Doch diese Fragen werden im Wahlkampf nicht zur Sprache gebracht. Stattdessen dient die Kampagne gegen Flüchtlinge dazu, den Staatsapparat aufzurüsten, um den Widerstand, der sich unvermeidlich entwickeln wird, zu unterdrücken und zu kriminalisieren.

Dafür wird auch die AfD gebraucht, die immer offener ihren wirklichen Charakter zeigt. Keine andere deutsche Partei unterhält derart enge Beziehungen zu Trumps Diktatur der Oligarchen. Trumps Vertrauter Elon Musk, der reichste Mann der Welt, wirbt auf seiner Medienplattform X regelmäßig für Alice Weidel. Beim Wahlauftakt der AfD in Halle trat Musk auf einer riesigen Videoleinwand auf und skandierte faschistische Parolen.

Musk ist ein selbsternannter „Libertärer“. Er soll im Auftrag Trumps den US-Staatshaushalt um einen Drittel reduzieren, damit die Steuern für Superreiche noch weiter gesenkt und die Militärausgaben erhöht werden können. Der Staat soll auf seine Funktion als Unterdrückungsinstrument reduziert werden – Polizei. Armee und Geheimdienste. Alle gesellschaftlich nützlichen Aufgaben – Bildung, Gesundheit, Sozialausgaben, Infrastruktur – sollen dagegen privatisiert und zu einer Quelle des Profits gemacht oder ganz beseitigt werden.

Die AfD teilt dieses Programm. Sie wird deshalb auch immer öfter von Großspendern unterstützt. In diesem Jahr gingen bereits zwei Millionenspenden bei ihr ein. Die erste in Höhe von 1,5 Millionen Euro stammt vom Lübecker Arzt und Unternehmer Winfried Stöcker, die zweite in Höhe von 999.900 Euro von Horst Jan Winter aus Thüringen. Winter war bis 2023 Aufsichtsratsmitglied der Böttcher AG, eines Versandunternehmens für Büromaterial. Der Chef und Haupteigentümer der Firma, Udo Böttcher, ist als AfD-Sympathisant bekannt.

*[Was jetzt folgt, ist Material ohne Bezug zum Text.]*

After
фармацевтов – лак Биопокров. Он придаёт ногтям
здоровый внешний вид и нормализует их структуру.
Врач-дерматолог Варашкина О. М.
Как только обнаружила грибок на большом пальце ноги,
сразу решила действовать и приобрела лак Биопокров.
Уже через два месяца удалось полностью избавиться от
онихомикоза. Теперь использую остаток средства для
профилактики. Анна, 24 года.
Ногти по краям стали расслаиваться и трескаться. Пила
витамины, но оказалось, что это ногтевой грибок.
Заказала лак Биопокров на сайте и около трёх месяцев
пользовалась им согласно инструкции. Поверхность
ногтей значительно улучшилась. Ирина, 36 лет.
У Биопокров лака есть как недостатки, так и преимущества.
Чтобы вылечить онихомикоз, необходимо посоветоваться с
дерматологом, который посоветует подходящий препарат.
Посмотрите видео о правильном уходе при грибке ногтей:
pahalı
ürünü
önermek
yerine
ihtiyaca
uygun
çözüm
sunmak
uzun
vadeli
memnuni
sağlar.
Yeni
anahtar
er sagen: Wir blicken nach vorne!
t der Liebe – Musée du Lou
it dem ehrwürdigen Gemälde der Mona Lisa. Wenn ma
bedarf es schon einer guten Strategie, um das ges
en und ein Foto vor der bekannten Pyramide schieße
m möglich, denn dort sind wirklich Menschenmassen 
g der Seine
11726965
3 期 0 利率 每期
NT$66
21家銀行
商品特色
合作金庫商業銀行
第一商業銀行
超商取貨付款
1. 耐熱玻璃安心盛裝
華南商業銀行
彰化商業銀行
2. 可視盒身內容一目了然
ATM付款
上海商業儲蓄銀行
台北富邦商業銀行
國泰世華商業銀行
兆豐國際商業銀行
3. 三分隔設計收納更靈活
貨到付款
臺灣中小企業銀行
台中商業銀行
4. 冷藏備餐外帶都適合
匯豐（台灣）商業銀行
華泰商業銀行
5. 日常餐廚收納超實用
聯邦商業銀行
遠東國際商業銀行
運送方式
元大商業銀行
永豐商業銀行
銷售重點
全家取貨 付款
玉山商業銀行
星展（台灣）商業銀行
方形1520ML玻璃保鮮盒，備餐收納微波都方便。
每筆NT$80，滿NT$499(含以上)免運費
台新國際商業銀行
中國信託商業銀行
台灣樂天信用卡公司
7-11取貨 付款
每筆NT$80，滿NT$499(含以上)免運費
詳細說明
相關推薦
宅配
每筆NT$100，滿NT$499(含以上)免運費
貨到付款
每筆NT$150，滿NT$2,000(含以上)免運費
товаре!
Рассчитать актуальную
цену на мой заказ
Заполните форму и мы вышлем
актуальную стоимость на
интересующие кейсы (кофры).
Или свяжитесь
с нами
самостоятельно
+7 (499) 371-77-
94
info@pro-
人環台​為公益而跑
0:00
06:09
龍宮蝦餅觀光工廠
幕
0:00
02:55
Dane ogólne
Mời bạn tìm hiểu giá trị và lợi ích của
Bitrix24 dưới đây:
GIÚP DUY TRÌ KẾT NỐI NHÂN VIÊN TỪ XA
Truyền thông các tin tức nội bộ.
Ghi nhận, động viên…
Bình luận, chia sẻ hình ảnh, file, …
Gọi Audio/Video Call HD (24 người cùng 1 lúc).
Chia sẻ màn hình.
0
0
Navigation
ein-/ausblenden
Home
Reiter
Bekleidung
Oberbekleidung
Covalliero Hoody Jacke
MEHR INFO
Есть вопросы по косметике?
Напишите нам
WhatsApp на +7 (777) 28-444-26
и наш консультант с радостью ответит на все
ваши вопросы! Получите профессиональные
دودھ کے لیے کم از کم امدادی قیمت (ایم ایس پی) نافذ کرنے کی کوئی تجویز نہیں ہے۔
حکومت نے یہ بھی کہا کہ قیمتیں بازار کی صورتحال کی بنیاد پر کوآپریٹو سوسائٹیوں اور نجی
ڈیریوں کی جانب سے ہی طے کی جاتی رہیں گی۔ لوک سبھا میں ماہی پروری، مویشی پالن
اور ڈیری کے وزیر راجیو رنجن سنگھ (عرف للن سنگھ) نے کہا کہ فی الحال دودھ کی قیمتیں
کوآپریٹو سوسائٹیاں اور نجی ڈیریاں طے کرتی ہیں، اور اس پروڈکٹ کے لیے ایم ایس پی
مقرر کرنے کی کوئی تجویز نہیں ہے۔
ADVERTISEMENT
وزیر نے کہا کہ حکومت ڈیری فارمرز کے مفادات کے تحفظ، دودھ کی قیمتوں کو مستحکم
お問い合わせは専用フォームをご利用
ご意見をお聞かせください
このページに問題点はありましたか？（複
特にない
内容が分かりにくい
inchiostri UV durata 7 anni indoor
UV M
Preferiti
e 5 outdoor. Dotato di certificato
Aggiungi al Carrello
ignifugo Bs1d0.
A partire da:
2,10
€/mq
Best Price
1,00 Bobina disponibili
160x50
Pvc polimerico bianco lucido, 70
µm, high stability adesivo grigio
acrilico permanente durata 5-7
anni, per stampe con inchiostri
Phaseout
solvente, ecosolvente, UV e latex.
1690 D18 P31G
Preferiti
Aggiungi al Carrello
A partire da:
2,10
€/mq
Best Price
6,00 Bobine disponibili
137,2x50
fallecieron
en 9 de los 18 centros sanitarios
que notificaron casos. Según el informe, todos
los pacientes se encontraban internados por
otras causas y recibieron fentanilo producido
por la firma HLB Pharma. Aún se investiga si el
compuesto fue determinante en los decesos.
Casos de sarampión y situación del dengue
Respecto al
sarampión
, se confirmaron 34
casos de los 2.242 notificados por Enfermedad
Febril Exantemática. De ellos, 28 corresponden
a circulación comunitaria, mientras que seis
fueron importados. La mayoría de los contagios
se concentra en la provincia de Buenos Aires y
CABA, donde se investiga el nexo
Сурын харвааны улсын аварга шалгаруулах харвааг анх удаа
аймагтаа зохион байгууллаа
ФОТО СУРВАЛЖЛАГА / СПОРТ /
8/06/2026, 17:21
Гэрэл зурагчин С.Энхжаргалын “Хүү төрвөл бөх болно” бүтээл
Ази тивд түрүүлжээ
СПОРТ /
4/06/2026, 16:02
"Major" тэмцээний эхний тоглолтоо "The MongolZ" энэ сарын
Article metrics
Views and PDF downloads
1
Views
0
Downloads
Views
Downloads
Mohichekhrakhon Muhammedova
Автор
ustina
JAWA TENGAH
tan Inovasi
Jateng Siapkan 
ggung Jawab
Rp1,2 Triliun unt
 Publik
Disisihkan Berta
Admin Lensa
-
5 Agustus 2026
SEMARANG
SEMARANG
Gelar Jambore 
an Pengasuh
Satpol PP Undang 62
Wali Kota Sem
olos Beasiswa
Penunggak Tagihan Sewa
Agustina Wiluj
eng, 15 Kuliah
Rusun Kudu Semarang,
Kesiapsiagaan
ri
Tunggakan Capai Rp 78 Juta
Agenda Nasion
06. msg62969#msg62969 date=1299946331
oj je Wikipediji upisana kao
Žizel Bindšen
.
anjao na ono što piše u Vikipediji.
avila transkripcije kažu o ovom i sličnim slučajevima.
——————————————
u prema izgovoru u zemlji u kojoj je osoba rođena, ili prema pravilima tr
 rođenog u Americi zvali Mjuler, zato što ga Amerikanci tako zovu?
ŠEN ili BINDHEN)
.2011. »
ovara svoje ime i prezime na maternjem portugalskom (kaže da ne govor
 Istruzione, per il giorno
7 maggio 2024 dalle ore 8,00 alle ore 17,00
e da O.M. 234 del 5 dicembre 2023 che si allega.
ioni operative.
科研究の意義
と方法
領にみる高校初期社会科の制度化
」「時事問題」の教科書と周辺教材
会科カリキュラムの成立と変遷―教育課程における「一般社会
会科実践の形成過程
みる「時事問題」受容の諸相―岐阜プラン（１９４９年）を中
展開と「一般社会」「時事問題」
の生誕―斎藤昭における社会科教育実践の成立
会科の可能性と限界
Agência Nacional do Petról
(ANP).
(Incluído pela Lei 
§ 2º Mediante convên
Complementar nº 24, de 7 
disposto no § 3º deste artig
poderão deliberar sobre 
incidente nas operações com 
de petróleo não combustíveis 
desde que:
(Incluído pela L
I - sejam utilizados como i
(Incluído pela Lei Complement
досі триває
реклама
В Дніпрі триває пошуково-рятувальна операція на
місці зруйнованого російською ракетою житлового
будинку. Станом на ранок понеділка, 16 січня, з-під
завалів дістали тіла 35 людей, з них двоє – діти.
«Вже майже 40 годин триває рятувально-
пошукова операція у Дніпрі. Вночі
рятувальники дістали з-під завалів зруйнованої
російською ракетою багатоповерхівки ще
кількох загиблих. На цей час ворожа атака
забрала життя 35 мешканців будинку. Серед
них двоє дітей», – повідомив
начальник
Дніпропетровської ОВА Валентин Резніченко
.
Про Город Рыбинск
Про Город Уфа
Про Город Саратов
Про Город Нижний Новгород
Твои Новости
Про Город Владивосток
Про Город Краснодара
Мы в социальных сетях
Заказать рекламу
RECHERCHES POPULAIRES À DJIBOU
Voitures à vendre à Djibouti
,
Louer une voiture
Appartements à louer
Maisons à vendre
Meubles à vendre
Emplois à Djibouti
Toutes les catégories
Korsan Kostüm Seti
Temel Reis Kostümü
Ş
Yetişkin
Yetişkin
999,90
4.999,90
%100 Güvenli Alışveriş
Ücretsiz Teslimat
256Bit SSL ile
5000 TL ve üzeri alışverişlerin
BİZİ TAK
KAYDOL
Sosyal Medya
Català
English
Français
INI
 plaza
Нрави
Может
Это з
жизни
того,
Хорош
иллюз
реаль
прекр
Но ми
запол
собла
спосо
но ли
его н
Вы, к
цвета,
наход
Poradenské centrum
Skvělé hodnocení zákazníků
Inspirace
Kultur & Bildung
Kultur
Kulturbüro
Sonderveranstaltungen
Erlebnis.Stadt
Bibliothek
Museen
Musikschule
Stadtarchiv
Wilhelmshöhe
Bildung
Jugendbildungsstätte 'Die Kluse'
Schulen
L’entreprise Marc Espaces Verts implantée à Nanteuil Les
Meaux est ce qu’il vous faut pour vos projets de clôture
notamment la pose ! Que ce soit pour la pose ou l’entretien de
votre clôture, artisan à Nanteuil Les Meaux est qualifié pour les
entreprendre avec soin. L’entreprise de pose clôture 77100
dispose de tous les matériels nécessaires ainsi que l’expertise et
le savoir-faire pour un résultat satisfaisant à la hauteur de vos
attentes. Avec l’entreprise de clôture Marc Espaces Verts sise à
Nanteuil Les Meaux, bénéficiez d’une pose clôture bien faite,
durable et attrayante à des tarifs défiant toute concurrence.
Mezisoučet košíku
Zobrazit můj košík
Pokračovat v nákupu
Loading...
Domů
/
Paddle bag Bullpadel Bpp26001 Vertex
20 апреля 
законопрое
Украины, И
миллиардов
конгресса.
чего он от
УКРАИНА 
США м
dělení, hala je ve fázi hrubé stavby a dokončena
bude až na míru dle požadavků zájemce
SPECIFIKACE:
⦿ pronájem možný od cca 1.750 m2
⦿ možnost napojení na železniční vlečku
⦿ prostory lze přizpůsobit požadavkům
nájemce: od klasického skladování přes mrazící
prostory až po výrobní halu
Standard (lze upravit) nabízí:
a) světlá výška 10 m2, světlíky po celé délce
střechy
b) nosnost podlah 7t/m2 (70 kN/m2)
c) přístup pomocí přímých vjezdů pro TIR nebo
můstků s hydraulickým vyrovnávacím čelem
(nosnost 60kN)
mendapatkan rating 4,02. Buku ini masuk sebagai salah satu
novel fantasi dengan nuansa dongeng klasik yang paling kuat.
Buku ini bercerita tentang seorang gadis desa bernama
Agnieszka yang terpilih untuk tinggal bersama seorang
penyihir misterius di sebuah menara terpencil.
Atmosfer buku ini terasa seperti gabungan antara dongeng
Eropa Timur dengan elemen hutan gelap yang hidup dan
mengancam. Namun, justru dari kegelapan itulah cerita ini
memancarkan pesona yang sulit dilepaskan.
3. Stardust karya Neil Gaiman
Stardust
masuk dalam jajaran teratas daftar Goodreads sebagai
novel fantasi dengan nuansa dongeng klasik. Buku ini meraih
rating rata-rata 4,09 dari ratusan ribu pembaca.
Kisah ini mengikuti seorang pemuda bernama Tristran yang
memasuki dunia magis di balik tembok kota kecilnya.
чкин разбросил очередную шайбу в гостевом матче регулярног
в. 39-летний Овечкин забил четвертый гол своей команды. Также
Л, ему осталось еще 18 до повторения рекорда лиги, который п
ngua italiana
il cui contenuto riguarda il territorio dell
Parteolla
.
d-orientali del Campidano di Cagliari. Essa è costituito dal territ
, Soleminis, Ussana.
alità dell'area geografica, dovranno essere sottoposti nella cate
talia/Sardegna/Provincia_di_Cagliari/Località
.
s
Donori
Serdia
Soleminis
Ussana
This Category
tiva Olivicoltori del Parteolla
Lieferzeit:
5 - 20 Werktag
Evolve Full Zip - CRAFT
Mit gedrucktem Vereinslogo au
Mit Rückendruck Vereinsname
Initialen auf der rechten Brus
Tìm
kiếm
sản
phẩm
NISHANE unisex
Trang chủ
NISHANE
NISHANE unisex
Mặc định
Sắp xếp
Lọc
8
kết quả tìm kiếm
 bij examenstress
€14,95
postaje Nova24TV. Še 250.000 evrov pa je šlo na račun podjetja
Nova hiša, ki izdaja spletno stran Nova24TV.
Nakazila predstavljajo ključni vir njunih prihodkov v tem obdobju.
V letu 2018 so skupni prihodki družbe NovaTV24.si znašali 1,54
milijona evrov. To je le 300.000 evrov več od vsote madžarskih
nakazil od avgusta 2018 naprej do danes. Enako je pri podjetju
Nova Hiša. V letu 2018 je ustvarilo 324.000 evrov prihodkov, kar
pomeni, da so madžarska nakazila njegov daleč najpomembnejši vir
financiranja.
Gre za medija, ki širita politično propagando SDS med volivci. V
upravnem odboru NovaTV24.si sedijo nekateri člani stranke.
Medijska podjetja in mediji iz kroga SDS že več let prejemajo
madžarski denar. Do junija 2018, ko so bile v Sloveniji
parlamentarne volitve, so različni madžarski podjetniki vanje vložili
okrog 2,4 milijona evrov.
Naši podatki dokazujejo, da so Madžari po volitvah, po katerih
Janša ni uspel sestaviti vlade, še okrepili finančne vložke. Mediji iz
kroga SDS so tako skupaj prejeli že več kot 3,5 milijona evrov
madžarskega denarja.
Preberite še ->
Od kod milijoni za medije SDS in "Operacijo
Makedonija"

Während sich Union, FDP und BSW der AfD offen annähern, werden die SPD und die Grünen den Rechtsextremen nichts entgegensetzen. Sie teilen ihr Programm der Aufrüstung, des Sozialabbaus und des Aufbaus eines Polizeistaats. Widerstand kann nur von der Arbeiterklasse kommen, die selbständig in politische Geschehen eingreifen muss.

Dafür tritt die Sozialistische Gleichheitspartei ein. Sie tritt in der Bundestagswahl als einzige Partei gegen Krieg, Aufrüstung und Sozialabbau ein und verteidigt alle demokratischen Rechte, einschließlich derjenigen von Migranten. Als deutsche Sektion des Internationalen Komitees der Vierte Internationale tritt sie für die Einheit der internationalen Arbeiterklasse ein, um den Kapitalismus zu stürzen, die Oligarchen zu enteignen und eine sozialistische Gesellschaft aufzubauen, in der die gesellschaftlichen Bedürfnisse über den Profitinteressen stehen.